NOOOO WE NEED A VENTED HOOD. our hoods are like huge heat trap.. I mean look at the sides are on the fenders.. And trust me living in AZ I can't even touch the air filter b/c it gets to hot... WE really need a vented hood http://****************.com/smile/emthup.gif


----------



## robingohtt (Nov 6, 2005)

yep..it will be vented definitely..once the heat rises above the engine block - it should get vented out immediately!! 
that is how the design will be... not just some useless slots
pixs below


_Modified by robingohtt at 7:59 AM 9-6-2008_


----------



## robingohtt (Nov 6, 2005)

_Modified by robingohtt at 9:09 AM 9-6-2008_


----------



## Murderface (Nov 13, 2006)

*Re: (robingohtt)*

So are you with the guys that made the ultra-wide body kit?

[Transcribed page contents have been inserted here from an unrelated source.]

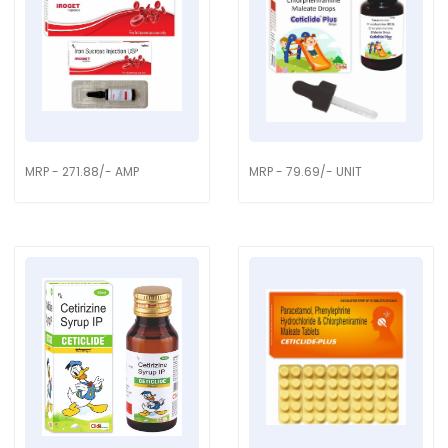
MRP - 271.88/- AMP
MRP - 79.69/- UNIT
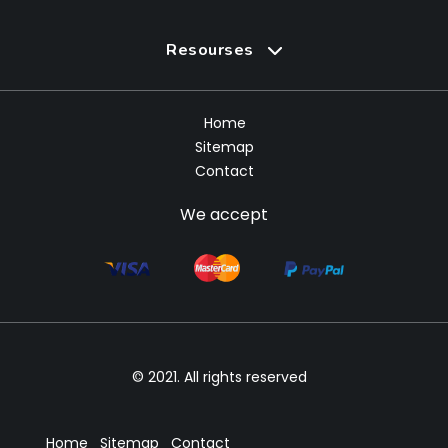
Resourses
Home
Sitemap
Contact
We accept
© 2021. All rights reserved
Home
Sitemap
Contact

_Quote »_ when he was drinking under the influence 

Drinking under the influence of alcohol...sounds good to me


----------



## robingohtt (Nov 6, 2005)

yes..
And the hood is unversal for all Mk1 Aud TTs


----------



## Krissrock (Sep 10, 2005)

*Re: (robingohtt)*

what's your website again?
you should put it in your sig


----------



## robingohtt (Nov 6, 2005)

thanks, Krissrock...did it..website is not ready as most of the professional pixs were taken for mags..have to wait for the mags to run the features before we release our website
will post more pixs of interior and exterior of hood when it is completely done..in this forum first


----------



## 1.8Tabamoura (Jul 29, 2005)

to be hones your design looks really bad, you should follow the hood lines and not make extra ones and I think the only vent that would look nice on the TT had to be inwards kinda like this one with or without the side vents .
can you make something like this ?


----------



## robingohtt (Nov 6, 2005)

*Re: (1.8Tabamoura)*

looks are subjective. I respect that u hate it.
We did look at this sort of BMW hood before like in yr pix..but on the Audi tt, we felt it wouldnt do anything usefull - the BMW engine is different. 
This hood that we made has 2 designated functions:
1) reduce weight
2) Release engine built-up heat
Hence:
The centre vent has to be near the back, just above the block, so that heat can actually be released after it rises to the surface beneath the hood. We know this works as while we were testing it for 8 months, we noticed that the engine heat (like boiling steam) was fogging the windscreen..during idle and on the track.
Because of this, we will be making 2 bolt-on discs to cover the vents inside the interior (after u remove the 2 grill-looking snap-on pieces...install the discs,,put back the 2 grill-looking snap on pieces)
and ask customers to switch the AC to not blow on the front windscreen.
If the vents were too near the front, then a couple of things can happen:
1) Heat is still trapped within the engine, then the hood would lose half it's purpose.
2) Water from rain would flow into your fuel rail, AC compressor, electrical parts in fron of our car = NOT GOOD. 
With the vents near the back
1) Heat is released as it rises from the block, valve cover and upwards into the centre vent slot
2) Rain just drips into the valve covers and the heat evaporates the water.
We also tried cutting parallel slots like in the BMW pix.
No heat could be seen been released as effectively as the design
see here.
I am sure the BMW would look nice to some = it does to me, frankly...
but if I were building an Stage 3 BT audi TT, I would want this hood to work really well--------> remove increased heat 
(or what is the point? For looks only? the OEM hood looks best..







)
another thing that u mentioned was the open vent flowing inwards..
well we tried..our strut bar would be hit by the lip of the wind-flow guide - so it had to be raised slightly
And we did want the air vents to be wider so as to not create new lines and flow with the 2 straight lines on the OEM hood..but too wide and rain water could potentially flow into the electricals ...the vent is parrallel to the engine block width = water flow on-top of the 
valve cover, it evaporates - so the amount of flowing water into the engine bay is limited.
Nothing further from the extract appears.